Monday, Feb. 04, 2002
Can Lawmakers Now Afford To Be Obstacles To Reform?
By Mitch Frank
Washington has its own version of the business cycle: when times are good, get rid of pesky regulations that companies complain are holding them back; when things turn sour, start crying for rules. No legislator wants to appear to be blocking reform now, especially in an election year, but previous efforts have faded away when the headlines did. Here are four areas of reform and the hurdles they face.

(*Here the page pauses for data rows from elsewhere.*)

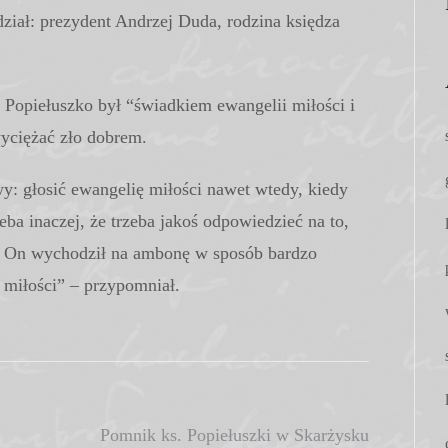
ział: prezydent Andrzej Duda, rodzina księdza
y Popiełuszko był “świadkiem ewangelii miłości i
wyciężać zło dobrem.
y: głosić ewangelię miłości nawet wtedy, kiedy
eba inaczej, że trzeba jakoś odpowiedzieć na to,
). On wychodził na ambonę w sposób bardzo
ę miłości” – przypomniał.
Pomnik ks. Popiełuszki w Skarżysku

--By Mitch Frank. With reporting by Sally B. Donnelly/Washington
AUDITING LAWS
"We were wrong." When Senator Bob Torricelli of New Jersey said those words in a hearing last Thursday, it marked a dramatic turnaround. For years, Congress has aided the accounting industry's efforts to avoid new auditing rules. Torricelli is one of many lawmakers (including Connecticut Senator Joe Lieberman) who have pressured the SEC several times over the past decade to back off on tougher regulations for auditors. Clinton-appointed SEC chairman Arthur Levitt tried to enact rules that would have kept firms from auditing and consulting for the same clients and forced companies to publicly disclose more liabilities, such as executive stock options. Each time Congress quashed Levitt's efforts. But that opposition was gone at last week's hearing. "Perhaps the era of self-regulation is over," said Tennessee Senator Fred Thompson. But President Bush's SEC chairman, Harvey Pitt, doesn't share Levitt's concerns. As a lawyer and lobbyist for the accounting industry for more than 20 years, Pitt led the fight against Levitt's proposals. Now he's pressing for a new industry-funded oversight board. But the current board never flunked an auditor in 25 years of peer reviews. Pitt's proposal "lacks teeth and independence," says Levitt. The Senators may be talking about stricter regulation in televised hearings, but they're not proposing many bills. Will their change of heart last long enough to result in real action?
401(K) REFORM
It's impossible to find anyone on Capitol Hill these days opposed to new protections for 401(k)s. No members of Congress want voters to think they don't care about Enron employees who watched their retirement savings disappear into a black hole of creative accounting. Talking of how his mother-in-law lost $8,000 in Enron stock, President Bush put together a Cabinet team to study the issue. Senators Barbara Boxer and Jon Corzine are pushing a bill that would limit the amount of an employer's stock in its 401(k) plan and ease restrictions on how soon employees could sell it. Boxer only had to dust off a similar bill she proposed in 1997, when Texas retailer Color Tile went bankrupt. No one is vocally opposing the Boxer-Corzine bill--yet. "There's a lot of shrapnel up here," says a Senate staff member. "People are keeping their heads down." But businesses and their lobbyists don't like the idea, arguing that the restrictions would push employers to stop offering matching contributions. They fought Boxer's 1997 bill until it quietly died in committee. One person keeping quiet is Phil Gramm, usually a leading opponent of such restrictions. Gramm's wife Wendy served on the audit committee of Enron's board, and the Texas Senator has recused himself from Enron matters. His fellow Republicans are also holding their fire, for now.
ENERGY DEREGULATION
Anyone who watched both the struggle to keep the lights on in California and the implosion of Enron might be getting cold feet about deregulation. Not Joe Barton. The Texas Congressman, who chairs the House subcommittee on energy, hopes to get a bill further deregulating public utilities to the floor by the end of next month. Barton and other proponents see Enron as an isolated example. The White House has no plans to hold off on its energy bill and proposals for drilling in the Arctic National Wildlife Refuge. Opponents are adding Enron to their arguments, though no one new is fighting the bill. But the scandal has won converts to government oversight of energy-futures trading. Enron had persuaded Washington not to monitor the trades.
CAMPAIGN FINANCE
Enron broke the logjam on the long-stalled campaign-finance bill. House sponsors obtained 218 signatures--including those of 20 Republicans--last Thursday to force the G.O.P. leadership to take it to the floor. Charles Bass of New Hampshire provided a key Republican signature last week after failing to persuade Speaker Denny Hastert to allow debate. The bill still faces a tough vote; House majority whip Tom DeLay plans to fight it. But the 186 Representatives and 71 Senators who took Enron money may find the bill the easiest way to wash their hands. Opponents hope that Bush will veto it.